Overfitting: situazione in cui un modello è troppo “adattato” ai dati di addestramento e quindi funziona male su dati nuovi.

P

Prompt: istruzione o input fornito a un modello generativo (es. ChatGPT) per ottenere una risposta.

Preprocessing: operazioni preliminari sui dati (pulizia, normalizzazione) prima dell’addestramento.

R

Regressione: modello che prevede un valore continuo (es. prezzo di una casa).

Riconoscimento facciale: tecnologia IA che identifica volti umani in immagini o video.

Robotics: campo che combina IA e ingegneria per creare macchine capaci di interagire con l’ambiente.

S

Supervised Learning: vedi “Apprendimento supervisionato”.

Speech recognition: capacità dell’IA di riconoscere e interpretare la voce umana.

Swarm Intelligence: intelligenza collettiva emergente da gruppi di agenti semplici (es. sciami, droni, robot).

T

Token: unità base (parola o parte di parola) utilizzata dai modelli linguistici per elaborare testi.

Tuning: aggiustamento fine dei parametri di un modello per migliorarne la performance.

U

Unsupervised Learning: vedi “Apprendimento non supervisionato”.

User Intent: intento dell’utente interpretato da un sistema IA, importante in chatbot e motori di ricerca intelligenti.

V

Visione artificiale: vedi “Computer vision”.

Validazione: fase in cui si verifica l’efficacia del modello su dati mai visti prima, per evitarne il sovra-adattamento.

W

Weak AI (IA debole): sistemi progettati per eseguire compiti specifici (es. riconoscimento vocale), senza consapevolezza o coscienza.

Weights (Pesi): parametri interni delle reti neurali che vengono aggiornati durante l’addestramento.

TECNOLOGIE EMERGENTI DELL’INTELLIGENZA ARTIFICIALE

Intelligenza Artificiale Generativa (Generative AI)

Descrizione: sistemi in grado di creare contenuti originali, come testi, immagini, musica o codice.

Esempi: ChatGPT, DALL-E, Midjourney, GitHub Copilot.

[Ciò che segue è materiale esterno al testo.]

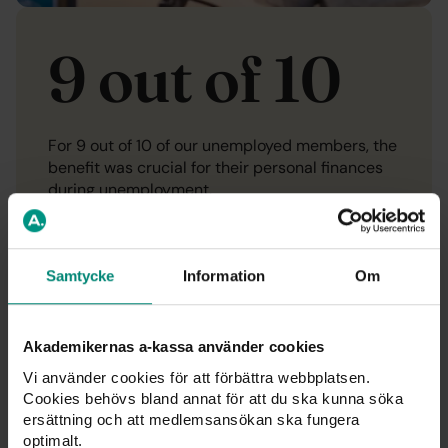
9 out of 10
For 9 out of 10 of our unemployed members, the
benefit was crucial for their personal finances
during unemployment.
Compensation
Samtycke
Information
Om
Akademikernas a-kassa använder cookies
Vi använder cookies för att förbättra webbplatsen.
Cookies behövs bland annat för att du ska kunna söka
ersättning och att medlemsansökan ska fungera
optimalt.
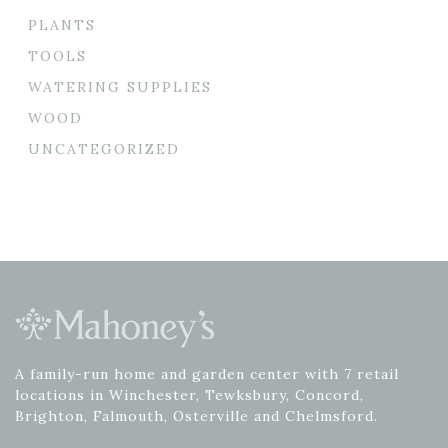
PLANTS
TOOLS
WATERING SUPPLIES
WOOD
UNCATEGORIZED
A family-run home and garden center with 7 retail
locations in Winchester, Tewksbury, Concord,
Brighton, Falmouth, Osterville and Chelmsford.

Applicazioni: scrittura automatica, creazione di arte digitale, assistenza alla programmazione, design.

AI Conversazionale

Descrizione: chatbot e assistenti virtuali capaci di dialogare in linguaggio naturale con gli utenti.

Esempi: ChatGPT, Google Bard, Claude AI, Amazon Alexa.

Usi: customer service, automazione call center, educazione digitale.

AI multimodale

Descrizione: modelli che elaborano più tipi di input contemporaneamente, come testo, immagini, audio e video.

Esempi: GPT-4o (OpenAI), Gemini (Google), Claude 3 (Anthropic).

Importanza: fondamentale per applicazioni integrate (es. visione + linguaggio + voce).

Robotica Intelligente

Descrizione: robot capaci di percepire, apprendere e adattarsi all’ambiente.

Esempi: robot umanoidi, droni autonomi, bracci meccanici industriali con IA.

Usi: logistica, medicina, agricoltura, esplorazione spaziale.

Edge AI

Descrizione: IA che funziona direttamente su dispositivi locali (es. smartphone, videocamere), senza dipendere dal cloud.

Benefici: maggiore velocità, minor consumo di rete, più privacy.

Esempi: processori AI nei telefoni (es. Apple Neural Engine, Google Tensor).

AI per la sostenibilità

Descrizione: uso dell’IA per supportare l’energia rinnovabile, l’agricoltura intelligente, la riduzione degli sprechi.

Esempi: modelli predittivi per consumo energetico, rilevamento incendi, ottimizzazione della logistica “green”.